Simply put, these two plans work well together to ensure a payout for your son for the rest of his life. Here's a timeline to illustrate how your money will flow:
Now:
set aside $20,000 for first year expenses
take up Prime Rewards 17 + 3 and PruWealth
Next year:
Year 4, 5 and 10:
start leveraging on Prime Rewards at Year 4
taking out $79.9k from your 5-year FD and $90.2k from your 10-year SSG Bond
Year 20:
getting payout $70k from your son's policy
start leveraging on PruWealth at Year 20
If you plan to go with your agents' suggestion, then you need to consider how much you like to leverage on both the plans proposed. You're lucky because you have $150k in savings and an FD payout after 1 year. What you need for 1 year is $1,300 x 12 months = $15,600. So you can use up to $130,000 in both plans. However, I doubt $130,000 would be sufficient so you'll need to use the payout from FD, SSG Bonds and your son's insurance to top up the balance.

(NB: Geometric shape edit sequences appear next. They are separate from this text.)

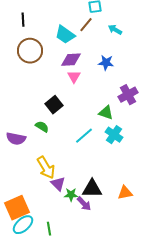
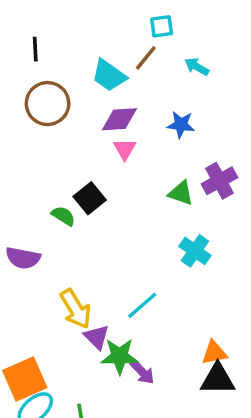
green triangle: (106, 113) -> (181, 193), moved
green semicircle: (42, 127) -> (63, 216), moved
cyan line: (84, 136) -> (142, 305), moved
black triangle: (92, 189) -> (218, 379), moved
green star: (71, 195) -> (119, 356), size x1.5

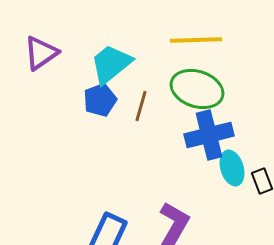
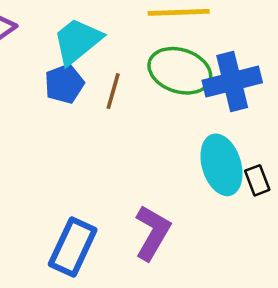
blue cross: (209, 135) -> (232, 81), moved
cyan ellipse: (232, 168) -> (221, 165), size x1.4

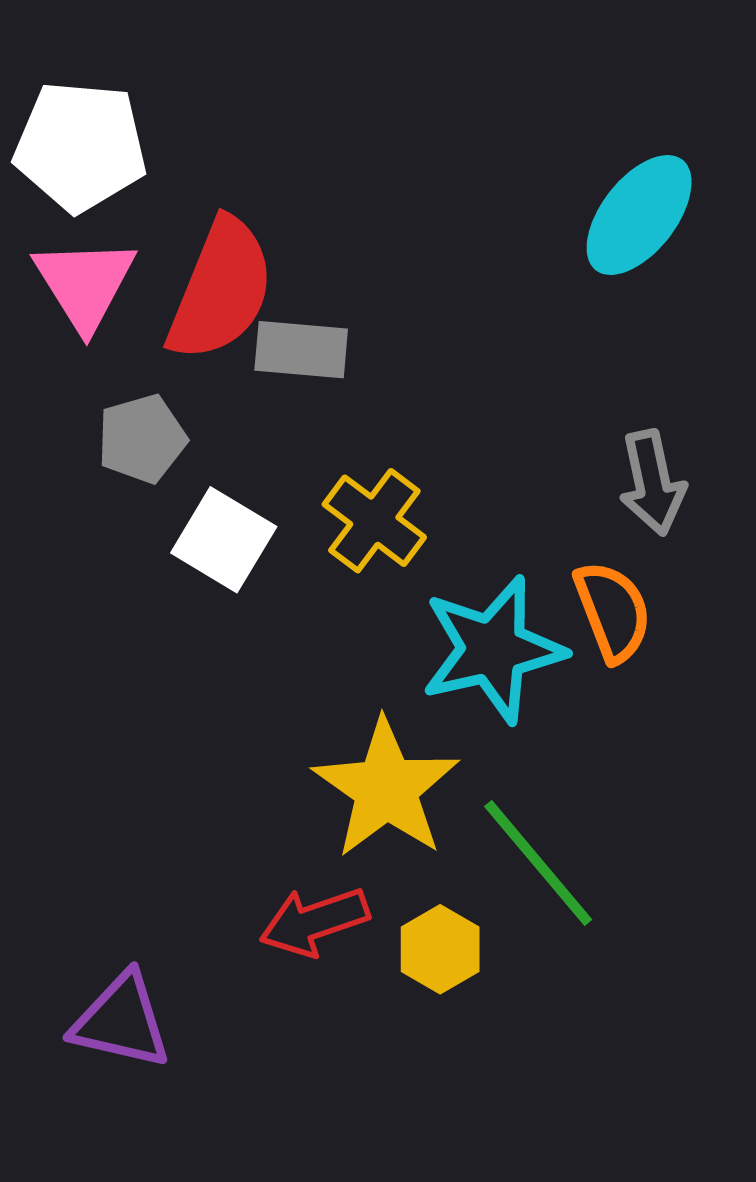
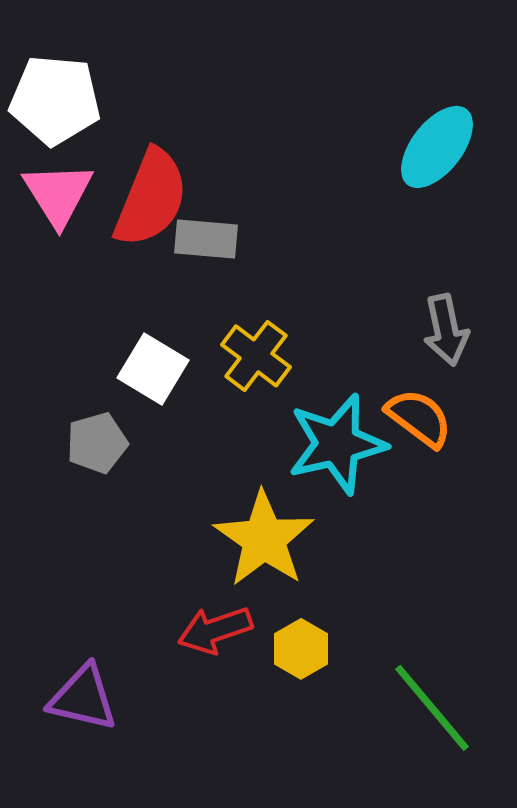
gray pentagon: (142, 439) -> (97, 443), moved
orange semicircle: (613, 611) -> (419, 418), turned -32
green line: (538, 863) -> (432, 708), moved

For the top up, however, I'll suggest using more conservative tools, such as fixed deposits and banks with better savings interest, e.g. CIMB FastSaver and UOB Stash (offering about 1%p.a. to 1.5%p.a.). Insurance is better used for long term horizon 10 years. So you can leverage on insurance now for your son's future, and for the short to mid-term, use savings and bank facilities to meet your needs.